Three SistersFor the past two years, the Arden’s producing artistic director Terrence J. Nolen has been working with translator Curt Columbus on a new production of Chekhov’s “Three Sisters.” Columbus, the artistic director of Trinity Repertory Company in Providence, R.I., has written a translation that’s clear and mixes a modern cadence with a 19th-century sense of the characters’ places in an evolving – the elite might have said devolving — Russian society.

It also out-Chekhovs Chekhov. “Life is just going by and it will never come back!” “What a lousy goddam existence – I can’t stand it!” “A storm is coming, that will wash away laziness…” Someone even delivers another version of life sucks and then you die. A lot of this angst shows up in Chekhov’s own text, but here, in a somewhat honed translation, it stands out. And under Nolen’s direction, this “Three Sisters” begins with drama then dives into to melodrama as the second half plays out … and out … and out.

None of this might have happened if Nolen and Columbus had stuck to their context, but what they provide is a schizophrenic “Three Sisters” whose form leaves us bewildered. The first half of the story plays out as a rehearsal, with the actors sitting in all-purpose clothes and even reading from scripts as they figure out the character interpretations and deal with the language. At one point, they consider the meaning of the word samovar, and a host of samovar images appear on a screen in the rehearsal studio – a screen that also displays the rural Russian estate where the play’s three sisters long for their native Moscow, and shows a TV version of the live action we see in the rehearsal.

The rehearsal breaks, and the audience takes an intermission. But when we return, the play resumes in newfound full gear – a whole other play indeed, with sets (Eugene Lee), costumes (Olivera Gajic), detailed lighting design (F. Mitchell Dana) and not even a hint about why. If there’s some meaning in this, I challenge you to find it.

As it turns out, the first half is far more interesting than the second, partly because the rehearsal setting, the cool visuals by Jorge Cousineau and the loose readings give us a new take on the play. One of the best aspects of “Three Sisters” is Chekhov’s detailed character studies of three young adult women and the men who love them or try to. But we get no studies here, because the way the Arden production presents them in skewed fashion, there’s no deep through-line to these characters, just the highlights.

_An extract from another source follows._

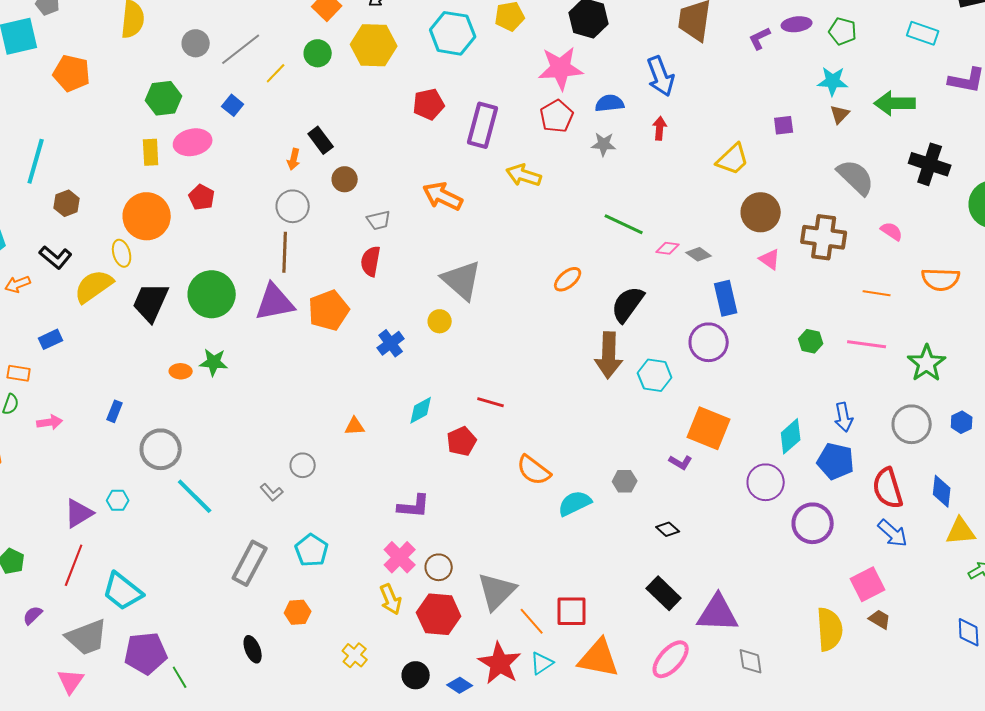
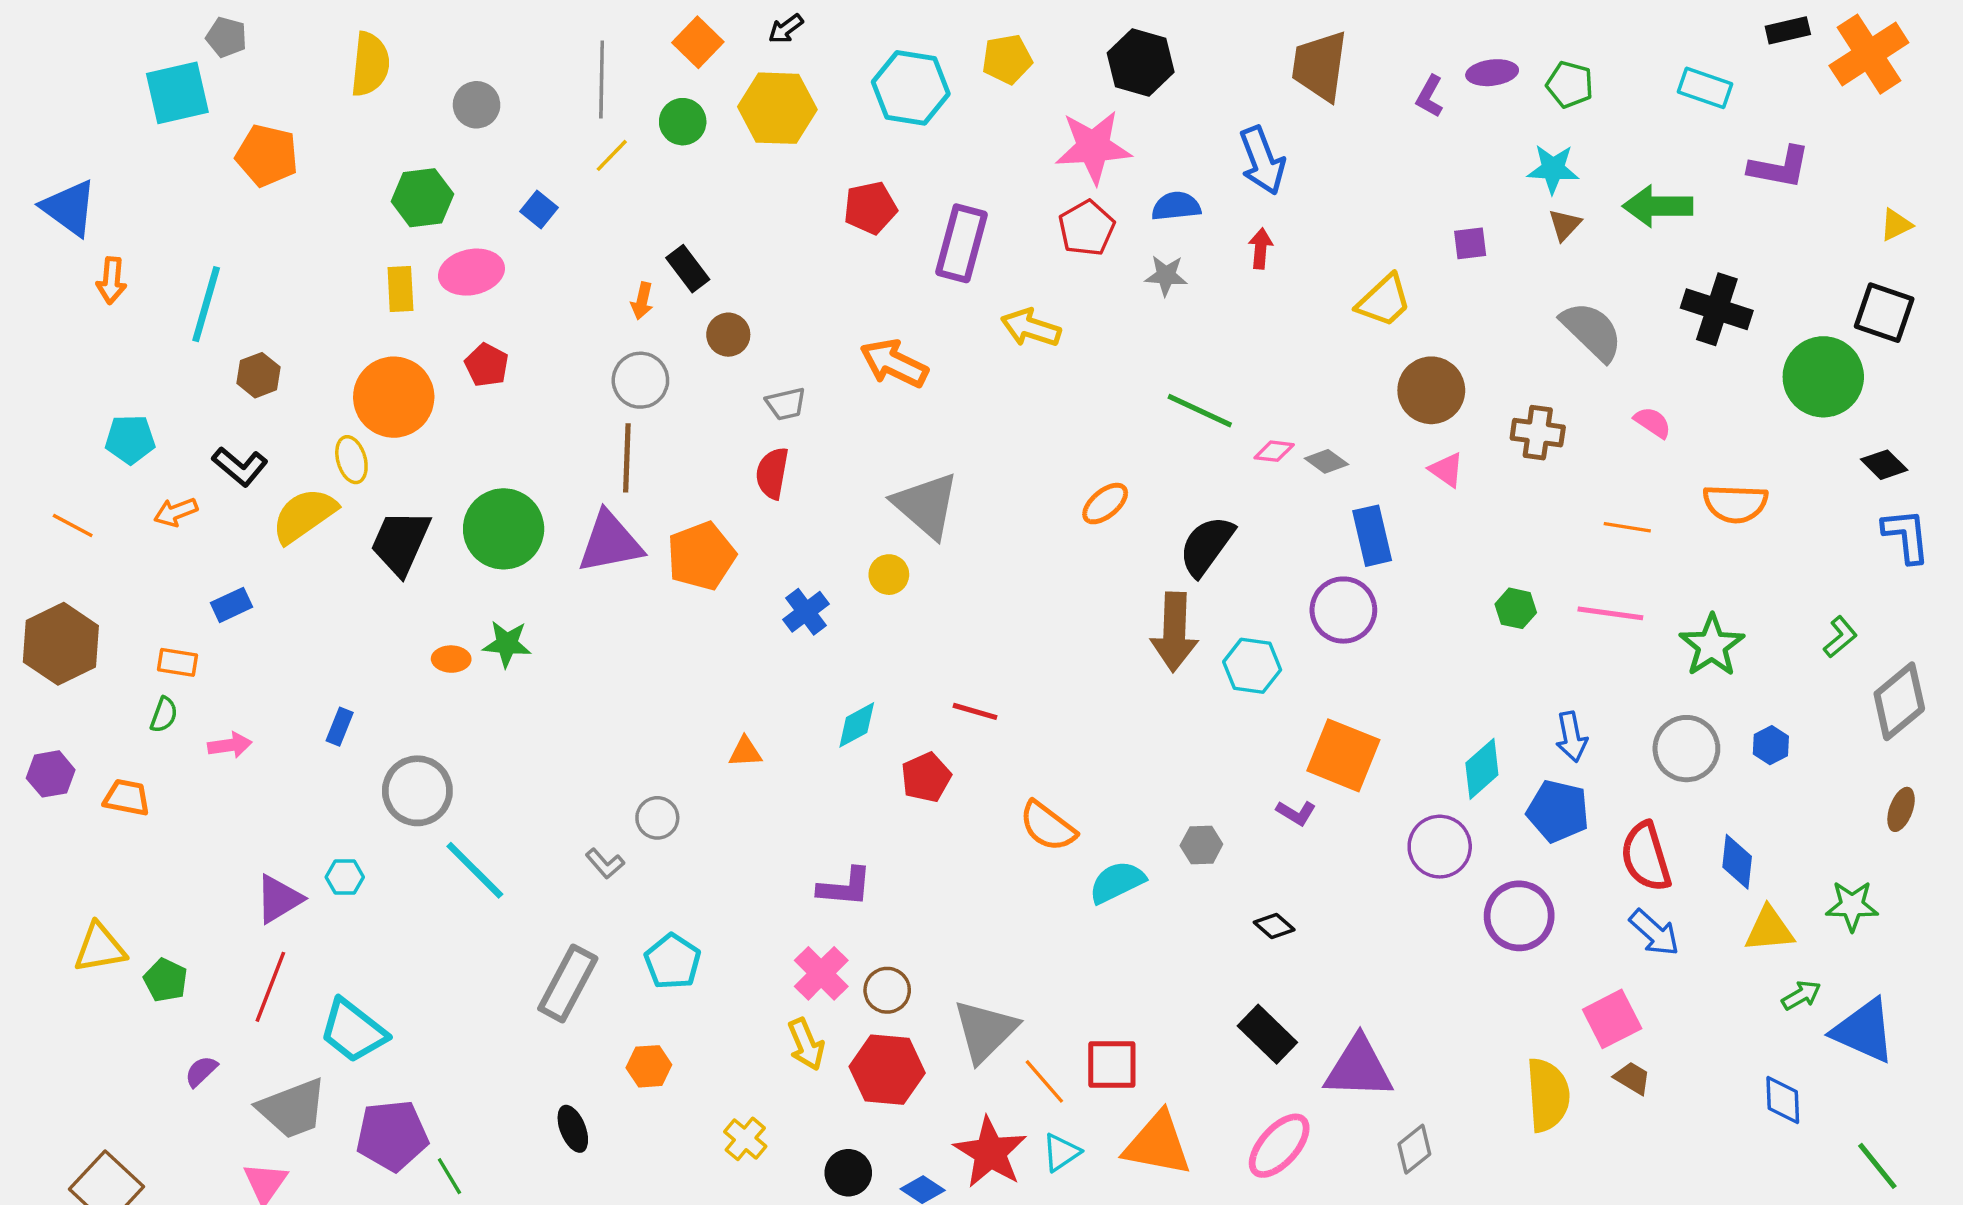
purple L-shape: (760, 38) -> (1430, 96), turned -35
gray line: (241, 49) -> (602, 79), moved, turned -51
brown cross: (824, 237) -> (1538, 433), size x0.7
gray diamond: (751, 661) -> (1414, 1149), turned 60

Many in the super-talented cast of 14 play musical instruments and sing and dance to James Sugg’s snappy Russian tunes added for the production. The three sisters are the excellent trio of Sarah Sanford, Katharine Powell and Mary Tuomanen, and the rest of the cast includes locally-based actors, some of them standouts (Scott Greer, Louis Lippa, Ian Merrill Peakes, James Ijames, Cathy Simpson, Luigi Sottile, Jake Blouch, Sam Henderson and Daniel Ison) , plus fine out-of-town actors (Rebecca Gibel and Charlie Thurston). If only they could have just kept rehearsing, in both parts of the play and for the entire run.

“Vanya and Sonia and Masha and Spike” from Philadelphia Theater Company is at the Suzanne Roberts Theatre, Broad and Lombard Streets, through April 20. www.philadelphiatheatrecompany.org or 215-985-0420.

 

“Three Sisters” is at Arden Theatre Company, Second Street north of Market, through April 20. www.ardentheatre.org or 215-922-1122.